Data-Driven vs. Data-Informed Decision-Making

  • Data-driven: Decisions are made primarily based on data analysis, with minimal reliance on intuition. Suitable for repeatable, well-defined problems.
  • Data-informed: Data is one input among many (including domain expertise, stakeholder input, and strategic context). More appropriate for complex, ambiguous situations.

Key Point

Poor data collection methods lead to poor business decisions. If a survey has selection bias, the product features built based on its results may not serve the actual target audience. Always assess data quality before drawing conclusions.

Survey Design, Audience Selection, and Structured Interviews

Designing an effective data collection instrument requires careful planning. A poorly designed survey or interview can produce misleading results regardless of sample size.

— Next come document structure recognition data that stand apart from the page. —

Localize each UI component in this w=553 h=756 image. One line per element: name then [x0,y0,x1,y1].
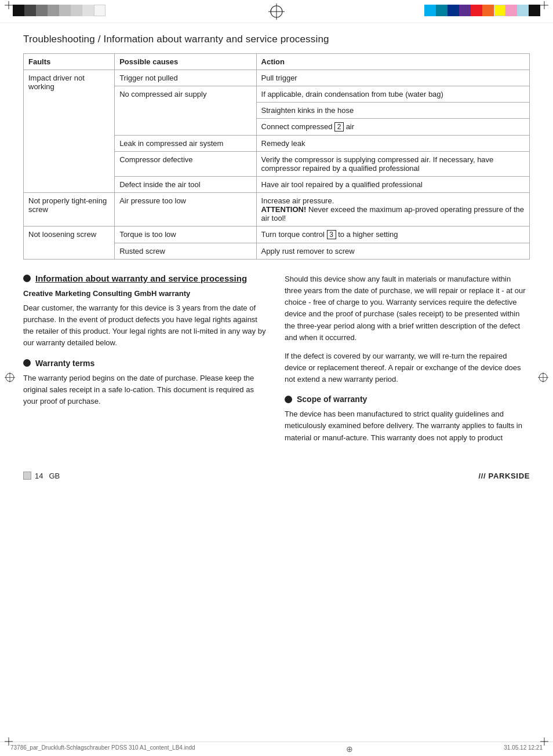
crosshair-center: ⊕ [346,744,353,754]
file-name: 73786_par_Druckluft-Schlagschrauber PDSS… [10,744,195,754]
fault-cell: Not loosening screw [24,227,115,260]
col-header-faults: Faults [24,54,115,70]
action-cell: Increase air pressure. ATTENTION! Never … [256,193,529,227]
attention-label: ATTENTION! [261,205,307,214]
file-info-bar: 73786_par_Druckluft-Schlagschrauber PDSS… [0,742,553,756]
warranty-terms-body: The warranty period begins on the date o… [23,372,268,407]
left-reg-mark [5,372,15,384]
warranty-terms-heading-text: Warranty terms [35,359,94,368]
right-reg-mark [538,372,548,384]
scope-heading: Scope of warranty [285,395,530,404]
cause-cell: Air pressure too low [115,193,256,227]
page-number: 14 [35,472,43,480]
right-col-body-1: Should this device show any fault in mat… [285,273,530,344]
col-header-causes: Possible causes [115,54,256,70]
bullet-icon-2 [23,359,31,367]
action-cell: If applicable, drain condensation from t… [256,86,529,103]
cause-cell: Torque is too low [115,227,256,243]
warranty-section: Information about warranty and service p… [23,273,530,451]
bullet-icon [23,275,31,282]
cause-cell: Defect inside the air tool [115,177,256,193]
action-cell: Have air tool repaired by a qualified pr… [256,177,529,193]
fault-cell: Impact driver not working [24,70,115,193]
action-cell: Straighten kinks in the hose [256,103,529,119]
crosshair-icon [268,3,285,20]
page-footer: 14 GB /// PARKSIDE [0,467,553,484]
action-cell: Verify the compressor is supplying compr… [256,152,529,177]
warranty-left-col: Information about warranty and service p… [23,273,268,451]
scope-heading-text: Scope of warranty [297,395,367,404]
action-cell: Connect compressed 2 air [256,119,529,136]
cause-cell: Rusted screw [115,243,256,260]
action-cell: Remedy leak [256,136,529,152]
right-col-body-2: If the defect is covered by our warranty… [285,350,530,385]
warranty-right-col: Should this device show any fault in mat… [285,273,530,451]
warranty-terms-heading: Warranty terms [23,359,268,368]
warranty-sub-heading: Creative Marketing Consulting GmbH warra… [23,289,268,298]
troubleshooting-table: Faults Possible causes Action Impact dri… [23,53,530,260]
cause-cell: Trigger not pulled [115,70,256,86]
cause-cell: Leak in compressed air system [115,136,256,152]
scope-body: The device has been manufactured to stri… [285,408,530,443]
action-cell: Apply rust remover to screw [256,243,529,260]
table-row: Not loosening screw Torque is too low Tu… [24,227,530,243]
bullet-icon-3 [285,396,292,403]
action-cell: Turn torque control 3 to a higher settin… [256,227,529,243]
page-title: Troubleshooting / Information about warr… [23,34,530,45]
action-cell: Pull trigger [256,70,529,86]
parkside-brand: /// PARKSIDE [479,472,530,480]
step-number-2: 2 [334,122,344,132]
table-row: Impact driver not working Trigger not pu… [24,70,530,86]
fault-cell: Not properly tight-ening screw [24,193,115,227]
table-row: Not properly tight-ening screw Air press… [24,193,530,227]
bottom-right-cropmark [540,737,548,746]
file-date: 31.05.12 12:21 [504,744,543,754]
page-indicator-box [23,472,31,480]
cause-cell: No compressed air supply [115,86,256,136]
bottom-left-cropmark [5,737,13,746]
warranty-body-1: Dear customer, the warranty for this dev… [23,302,268,349]
locale-label: GB [49,472,60,480]
warranty-main-heading: Information about warranty and service p… [23,273,268,283]
warranty-heading-text: Information about warranty and service p… [35,273,247,283]
step-number-3: 3 [327,230,336,239]
col-header-action: Action [256,54,529,70]
cause-cell: Compressor defective [115,152,256,177]
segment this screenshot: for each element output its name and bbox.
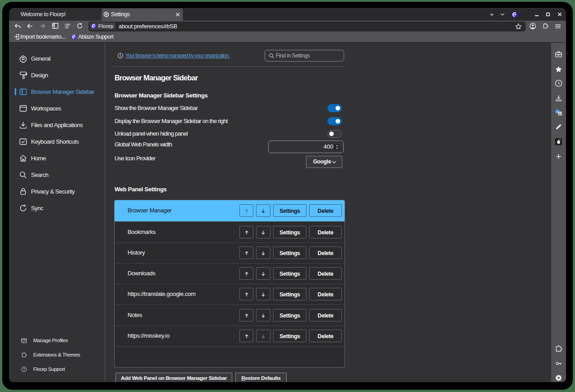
svg-text:あ: あ	[558, 112, 562, 115]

Principles of Good Survey Design

  1. Define objectives clearly: What specific questions does the survey need to answer? Every question should map to a research objective.
  2. Keep it concise: Long surveys lead to respondent fatigue and lower completion rates. Aim for under 15 minutes.
  3. Use clear, unambiguous language: Avoid jargon, double-barreled questions ("Do you like the price and quality?"), and leading questions ("Don't you agree that...?").
  4. Order questions logically: Start with easy, non-sensitive questions. Group related questions together. Place demographic questions at the end.
  5. Provide balanced response options: Likert scales should have an equal number of positive and negative options (e.g., "Strongly Agree" to "Strongly Disagree").
  6. Pilot test: Run the survey with a small group first to identify confusing questions, technical issues, or unexpected response patterns.
  7. Include a mix of question types: Use closed-ended questions for quantitative analysis and a few open-ended questions for deeper insights.

Audience Selection

  • Target population: Define who you want to study (e.g., "customers who purchased in the last 90 days").
  • Sampling frame: The list from which you will draw your sample (e.g., a customer database, email list).
  • Inclusion/exclusion criteria: Set clear rules for who qualifies (e.g., age 18+, English-speaking, active users).
  • Sample size considerations: Larger samples reduce sampling error but cost more. Statistical power analysis can determine the minimum needed sample size.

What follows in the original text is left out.